"""
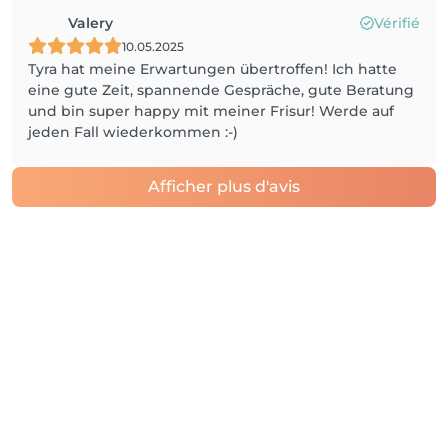
Valery
Vérifié
10.05.2025
Tyra hat meine Erwartungen übertroffen! Ich hatte
eine gute Zeit, spannende Gespräche, gute Beratung
und bin super happy mit meiner Frisur! Werde auf
jeden Fall wiederkommen :-)
Afficher plus d'avis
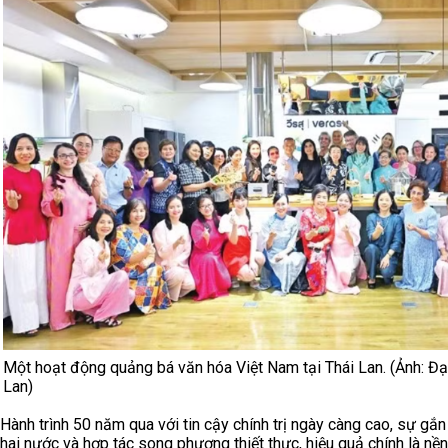
Một hoạt động quảng bá văn hóa Việt Nam tại Thái Lan. (Ảnh: Đạ
Lan)
Hành trình 50 năm qua với tin cậy chính trị ngày càng cao, sự gắ
hai nước và hợp tác song phương thiết thực, hiệu quả chính là nề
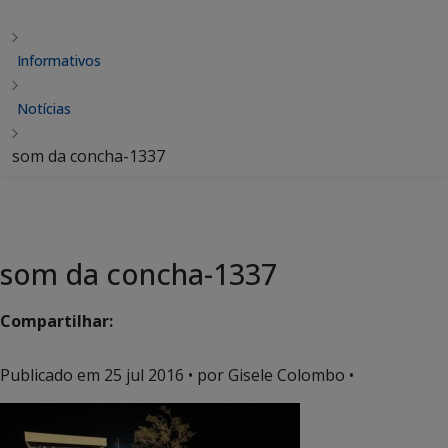
Informativos
Notícias
som da concha-1337
som da concha-1337
Compartilhar:
Publicado em
25 jul 2016
• por Gisele Colombo •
"""
### ASSIGNMENT
Copy the listing above exactly, minus the pictures.

### TASK OUTPUT
Valery
Vérifié
10.05.2025
Tyra hat meine Erwartungen übertroffen! Ich hatte
eine gute Zeit, spannende Gespräche, gute Beratung
und bin super happy mit meiner Frisur! Werde auf
jeden Fall wiederkommen :-)
Afficher plus d'avis
Một hoạt động quảng bá văn hóa Việt Nam tại Thái Lan. (Ảnh: Đạ
Lan)
Hành trình 50 năm qua với tin cậy chính trị ngày càng cao, sự gắ
hai nước và hợp tác song phương thiết thực, hiệu quả chính là nề
Informativos
Notícias
som da concha-1337
som da concha-1337
Compartilhar:
Publicado em
25 jul 2016
• por Gisele Colombo •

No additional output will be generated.